Как только тиф забрал жизнь матери, за последний год пришлось повзрослеть и Ольге.
Татьяну Васильевну, крепкую дочь казака, казалось, ничто не может ни удивить, ни напугать, ни сломить, даже болезни опасливо обходили стороной, будто побаивались ее крутого нрава. Во всяком случае, дети не помнили, чтобы мать когда-нибудь хворала. А она просто всегда была занята: благополучие семьи держалось исключительно ее упорством и трудами.
Сергей Филимонович, невысокий подвижный мужчина с аккуратной бородкой, тоже работал много и нелегко (такая уж доля у путейцев). Только оклад был невелик… И потому жили Гурко в основном тем, что давали сад и огород, держали кур, гусей, свиней, корову. Обширное хозяйство требовало внимания и рабочих рук: два сына и две дочки старательно помогали матери по мере своих сил.

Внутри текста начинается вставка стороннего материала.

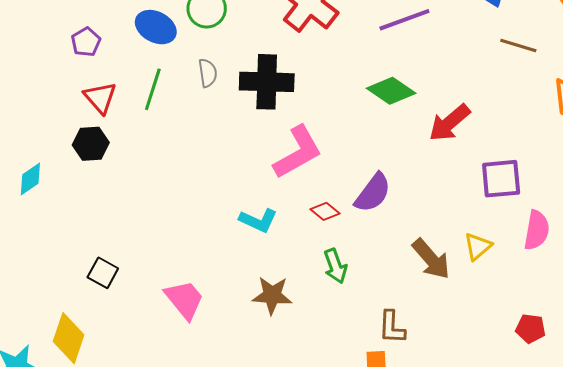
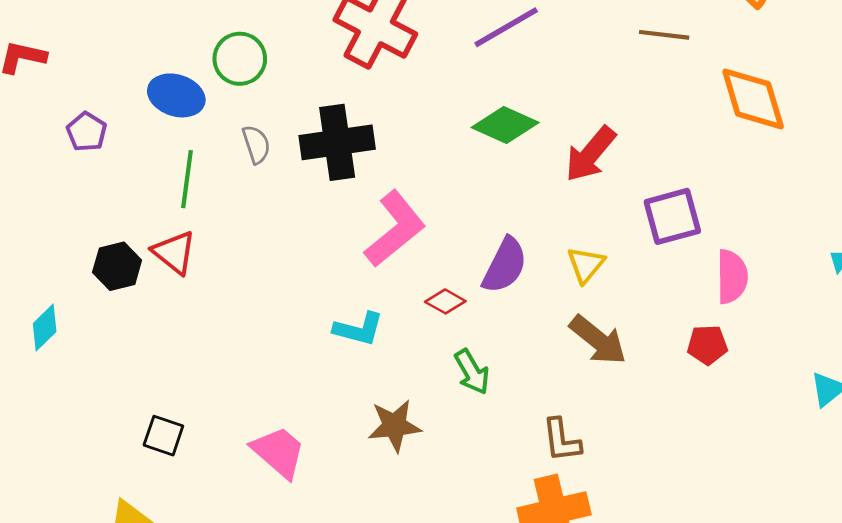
red triangle: (100, 98) -> (174, 253), moved
yellow triangle: (478, 246) -> (586, 265), moved
red pentagon: (531, 329) -> (707, 345), moved

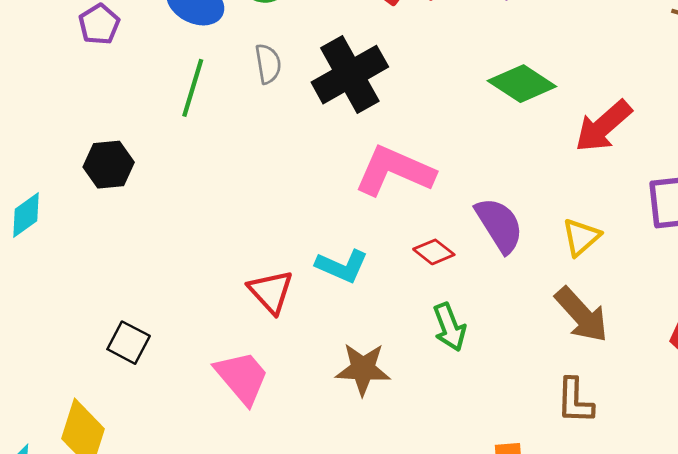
black cross: (337, 142) -> (350, 75), turned -30
pink L-shape: (395, 229) -> (394, 171), turned -126
red triangle: (174, 253) -> (271, 292), moved
purple semicircle: (505, 265) -> (499, 225), turned -68
brown L-shape: (562, 440) -> (575, 401), moved

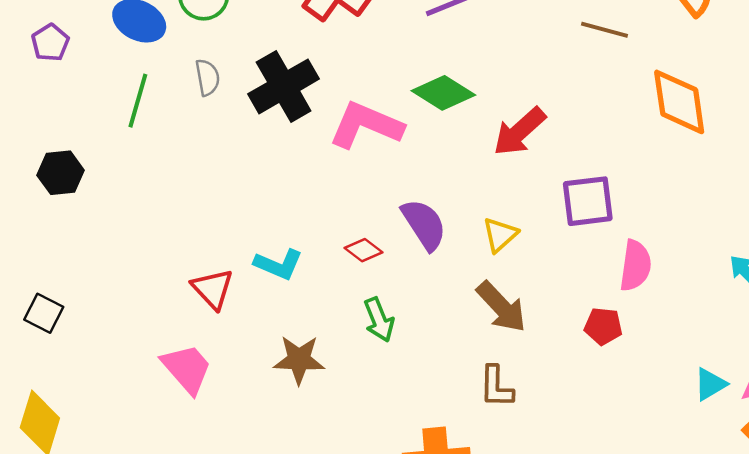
pink L-shape: (394, 171) -> (366, 125), moved
black square: (129, 343) -> (44, 313), moved

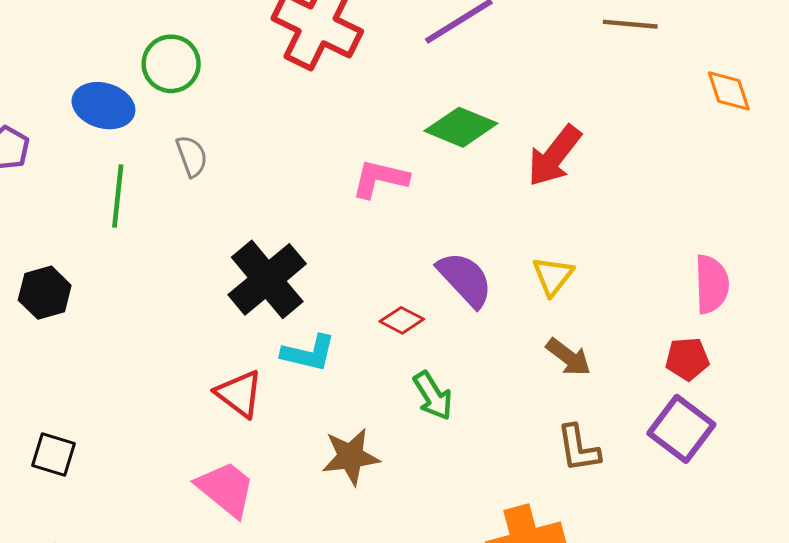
black cross: (284, 86) -> (267, 279), moved
orange diamond: (679, 102) -> (729, 91), size x0.6
pink L-shape: (366, 125) -> (380, 179), size x0.7
purple square: (588, 201) -> (681, 429), moved, turned -36
brown arrow: (501, 307) -> (568, 357), size x0.7

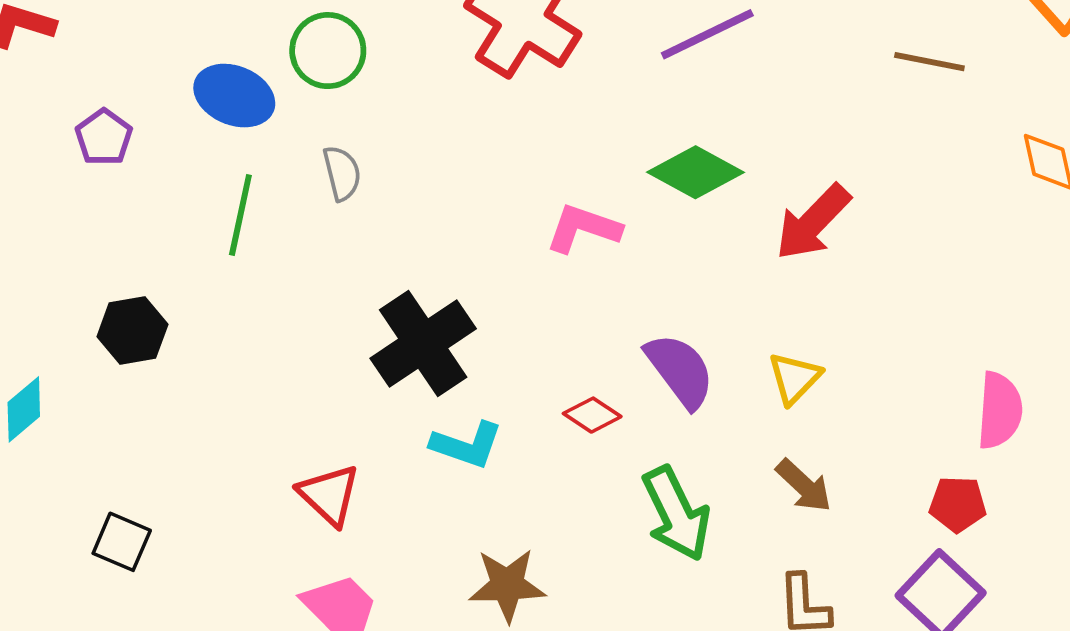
red triangle: (239, 394) -> (329, 495), moved
green arrow: (433, 396) -> (676, 514), moved, size x1.4

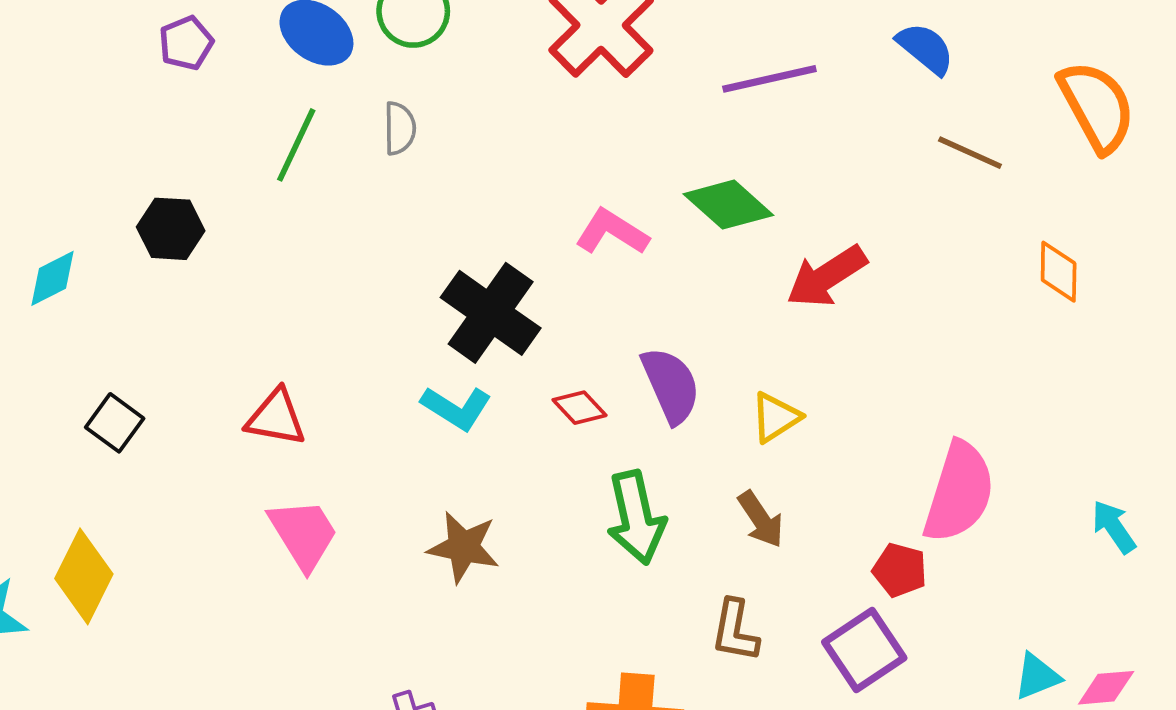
black cross: (423, 344) -> (491, 313), moved, turned -34
pink semicircle: (1000, 410) -> (959, 492), size x1.4
red triangle: (329, 495) -> (276, 418), moved, turned -46

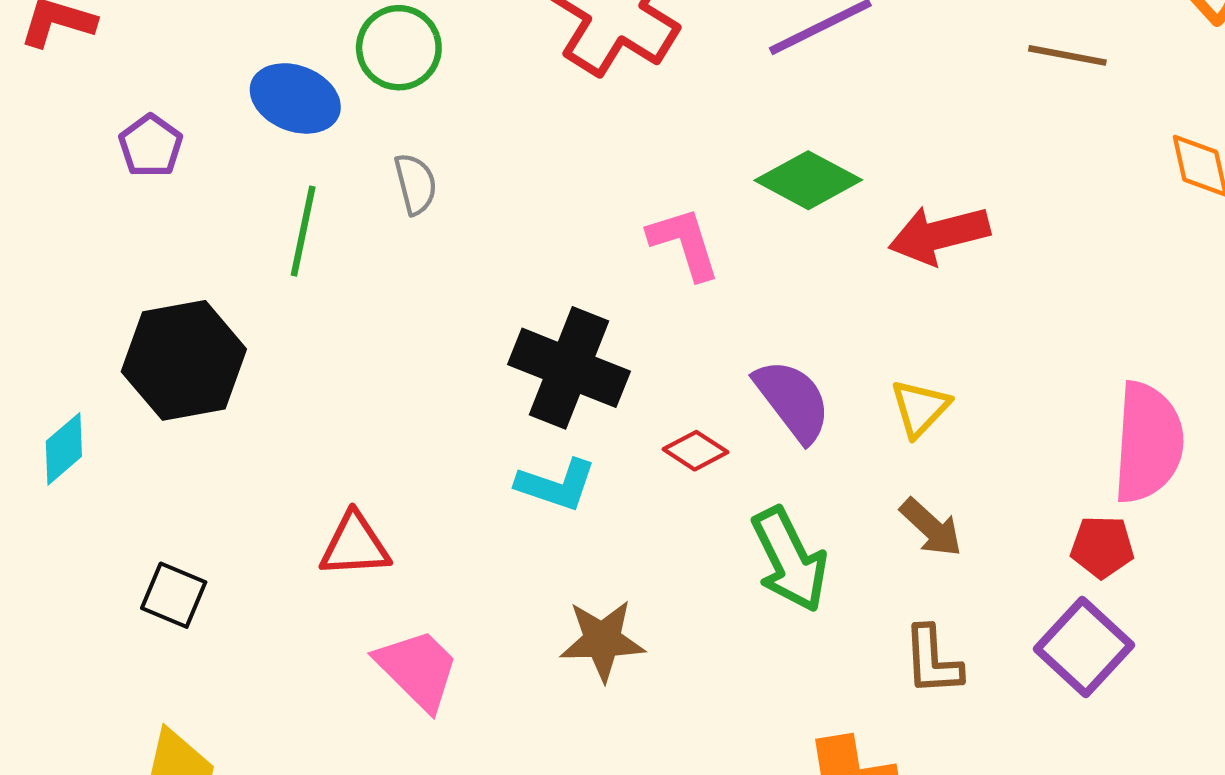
black hexagon: (171, 229) -> (184, 360), size x1.6
pink L-shape: (612, 232) -> (684, 243), turned 54
red arrow: (827, 277) -> (939, 235), turned 32

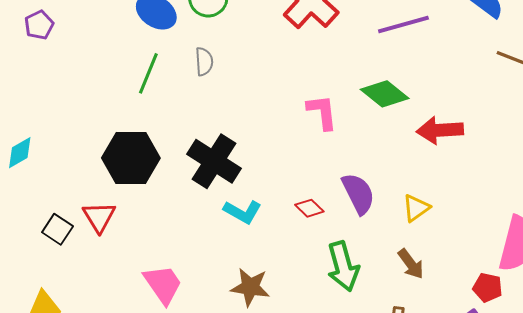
purple pentagon: (151, 146) -> (39, 25), moved
black hexagon: (184, 360) -> (131, 158), moved
black cross: (569, 368) -> (214, 161), moved
red triangle: (355, 545) -> (99, 217), moved, turned 51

Оле чаще всего выпадало пасти гусей. Летом работа не хлопотная: проводить до речки, дорогу они знают, там можно и самой искупаться, и с книжкой поваляться – главное не забывать поглядывать на подопечных, а потом – той же дорогой домой. Однако мечтательная девочка частенько отвлекалась.
– Да что ж это такое! – не понимала мать. – Втупится своими очами куда-то, и будто и нет ее тут.
– Ну что вы, мама! Посмотрите, облако какое! Как кораблик… – Оторвать взгляд от неба, которое хитро́ завлекало движущимися картинками, было нелегко.
– Кораблик! – Татьяне Васильевне только и оставалось в очередной раз всплеснуть руками. – У тебя то кораблик, то собачка. А про гусей своих позабыла! Опять по всему селу собирать будем? Глянь, разбежались!
– Простите, мама… – И дочка, размахивая хворостиной, ловко загоняла во двор гогочущую (конечно, над ней: «как мы эту недотепу!») стаю пернатых озорников.
– У, глупые, – злилась в ответ Оля (на гусей, разумеется). – Шеи длинные, а дальше клюва не видят.
– Хочешь, чтоб они тоже встали, шеи вытянули и в небо уставились? – подтрунивала сестра Машуня. И теперь смеялась уже и мать, любуясь дочками: «А все ж ладненькие они у меня получились».
Справедливость упреков Оля, кстати, прекрасно осознавала: недавно на путях товарняк раздавил соседского гуся. Если бы птицы побежали в сторону железной дороги, не миновать беды.
Но даже Маша, самый близкий для нее человек в семье, порой сердито одергивала младшую сестренку, когда в четыре руки они чистили ненавистные грецкие орехи от ядовито-зеленой кожуры:
– Мала́я, хватит ворон считать, давай скорее, а то опять до вечера провозимся! А еще руки отмывать.
Для местной детворы заботы по хозяйству вполне укладывались в привычную колею жизни на станции Солоницкой. Только Ольга будто выполняла трудовую повинность. Казалось, эту девочку с задумчивым взглядом занесло сюда из какого-то другого мира. При этом тихоней она совсем не была. Напротив – миловидная, круглолицая, с живыми темными глазами, она росла очень сообразительной и шустрой, а со временем выяснилось, что еще и острой на язычок. Но мыслями и вправду частенько бывала где-то далеко. Наверное, там, за линией горизонта, куда уходили стальные рельсы.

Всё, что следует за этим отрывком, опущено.